Choi Min-sik's career encompasses a rogues' gallery worth of tough guys: the serial killer in I Saw the Devil, the title character in The Admiral, the washed-up pugilist in Crying Fist, and perhaps most hauntingly the vigilante/victim in Park Chan-wook's messed-up masterpiece Oldboy. Yet as tough as all these guys were, Choi's character in Nameless Gangster could probably beat them all. It's not that he's physically stronger, more intellectually limber, or naturally bloodthirstier. It's simply that he's a shameless slime-ball who backstabs like nobody's business, an evil Everyman with a chip on his shoulder. Never has an ingratiating laugh felt more like a secret weapon.
Indeed there's something so believably sleazy about Choi Ik-hyun, the wheeling and dealing gangster played by the actor, that your disgust rises and rises each time he gets out of another jam by screwing somebody else over. His one-upmanship of a younger, more seasoned gangster (Ha Jung-woo) is ingenious; his self-serving coercion of his brother-in-law (Ma Dong-seok) into a life of crime is heartless; his outmaneuvering of an ambitious prosecutor (Kwak Do-won) is infuriating. When you're loyal to none, evidently, there's no place to go but up! As the old adage goes: "Poop floats."

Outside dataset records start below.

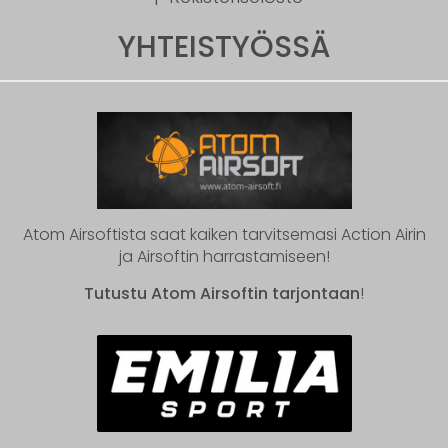
YHTEISTYÖSSÄ
Atom Airsoftista saat kaiken tarvitsemasi Action Airin
ja Airsoftin harrastamiseen!
Tutustu Atom Airsoftin tarjontaan
!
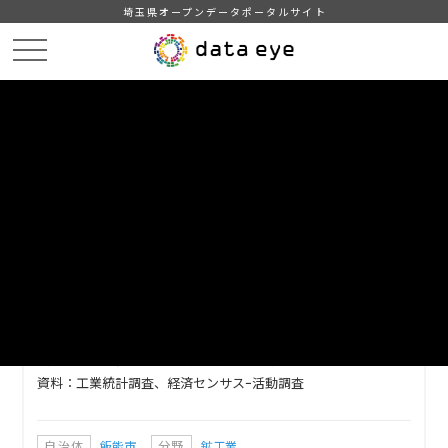
埼玉県オープンデータポータルサイト
HOME
データカタログ
【飯能市】工業の推移
DATA
CATA
データカタログ
データセット名
【飯能市】工業の推移
飯能市の工業（従業者４人以上の製造業事業所）の推移の情報
です。
（事業所数・従業者数・製造品出荷額等）
資料：工業統計調査、経済センサスｰ活動調査
自治体
飯能市
分野
鉱工業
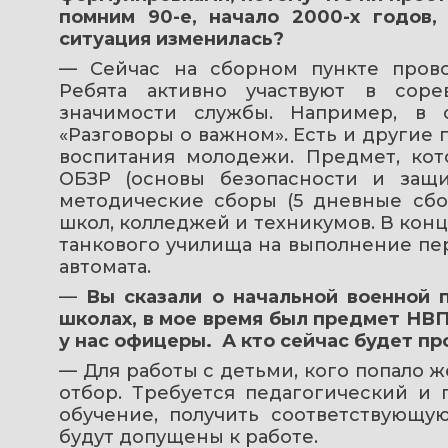
помним 90-е, начало 2000-х годов,
ситуация изменилась?
— Сейчас на сборном пункте прово
Ребята активно участвуют в соре
значимости службы. Например, в о
«Разговоры о важном». Есть и другие 
воспитания молодежи. Предмет, кот
ОБЗР (основы безопасности и защи
методические сборы (5 дневные сбо
школ, колледжей и техникумов. В конц
танкового училища на выполнение пер
автомата. 
— 
Вы сказали о начальной военной п
школах, в мое время был предмет НВП
у нас офицеры.  А кто сейчас будет п
— Для работы с детьми, кого попало ж
отбор. Требуется педагогический и 
обучение, получить соответствующую
будут допущены к работе.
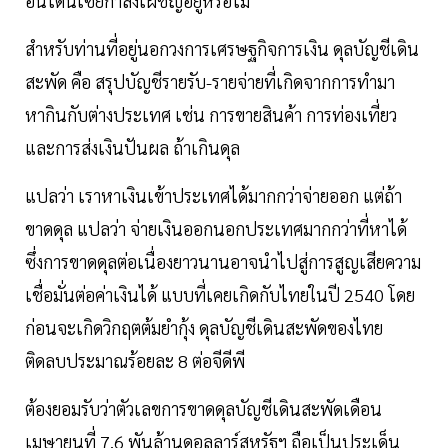
อินโดนีเซียกำลังเผชิญอยู่หรือไม่
สำหรับท่านที่อยู่นอกวงการเศรษฐกิจการเงิน ดุลบัญชีเดิน
สะพัด คือ สรุปบัญชีรายรับ-รายจ่ายที่เกิดจากการทำมา
หากินกับต่างประเทศ เช่น การขายสินค้า การท่องเที่ยว
และการส่งเงินปันผล ถ้าเกินดุล
แปลว่า เราหาเงินเข้าประเทศได้มากกว่าจ่ายออก แต่ถ้า
ขาดดุล แปลว่า จ่ายเงินออกนอกประเทศมากกว่าที่หาได้
ซึ่งการขาดดุลต่อเนื่องยาวนานอาจนำไปสู่การสูญเสียความ
เชื่อมั่นต่อค่าเงินได้ แบบที่เคยเกิดกับไทยในปี 2540 โดย
ก่อนจะเกิดวิกฤตต้มยำกุ้ง ดุลบัญชีเดินสะพัดของไทย
ติดลบประมาณร้อยละ 8 ต่อจีดีพี
ต้องยอมรับว่าตัวเลขการขาดดุลบัญชีเดินสะพัดเดือน
เมษายนที่ 7.6 พันล้านดอลลาร์สหรัฐฯ ถือเป็นประเด็น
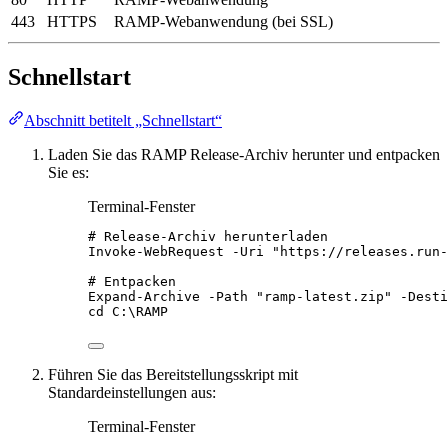
443
HTTPS
RAMP-Webanwendung (bei SSL)
Schnellstart
Abschnitt betitelt „Schnellstart“
Laden Sie das RAMP Release-Archiv herunter und entpacken
Sie es:
Terminal-Fenster
# Release-Archiv herunterladen
Invoke-WebRequest
-
Uri 
"
https://releases.run-
# Entpacken
Expand-Archive
-
Path 
"
ramp-latest.zip
"
-
Desti
cd C:\RAMP
Führen Sie das Bereitstellungsskript mit
Standardeinstellungen aus:
Terminal-Fenster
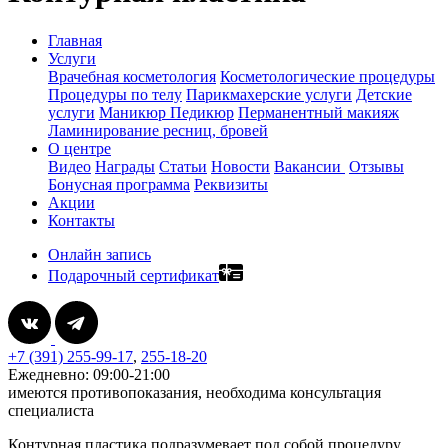
Главная
Услуги
Врачебная косметология
Косметологические процедуры
Процедуры по телу
Парикмахерские услуги
Детские
услуги
Маникюр
Педикюр
Перманентный макияж
Ламинирование ресниц, бровей
О центре
Видео
Награды
Статьи
Новости
Вакансии
Отзывы
Бонусная программа
Реквизиты
Акции
Контакты
Онлайн запись
Подарочный сертификат
+7 (391) 255-99-17
,
255-18-20
Ежедневно: 09:00-21:00
имеются противопоказания, необходима консультация
специалиста
Контурная пластика подразумевает под собой процедуру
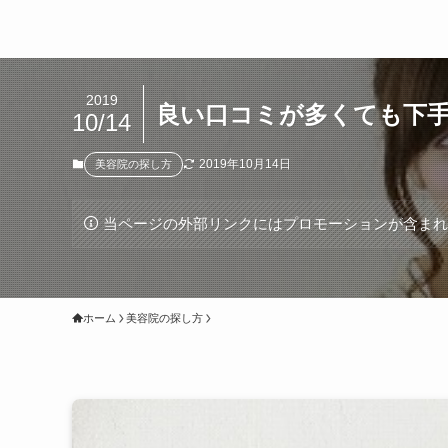
2019
良い口コミが多くても下手
10/14
2019年10月14日
美容院の探し方
当ページの外部リンクにはプロモーションが含ま
ホーム
美容院の探し方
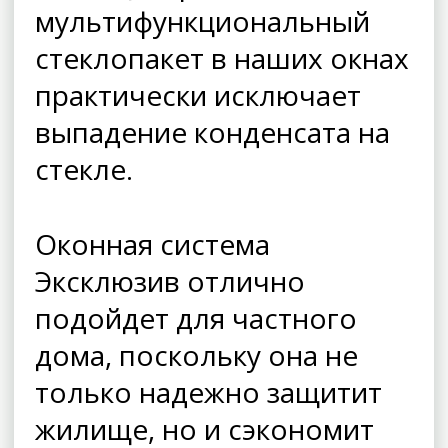
мультифункциональный
стеклопакет в наших окнах
практически исключает
выпадение конденсата на
стекле.
Оконная система
Эксклюзив отлично
подойдет для частного
дома, поскольку она не
только надежно защитит
жилище, но и сэкономит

Writer-director Yun Jong-bin has presented us with an uncomfortably cynical point of view of every level of society: the judicial system, the police department, organized crime, the workplace, your family, your hometown, you name it. And yet, despite Choi's continual deceits, at no point do you feel, "Oh this could never happen" or "someone would have caught on by now." We've all lived with and/or worked with reprehensible success stories like Choi's double-dealer. He's our relative, our boss, our elected official, our next door neighbor, our social studies teacher. Humanity is horrible.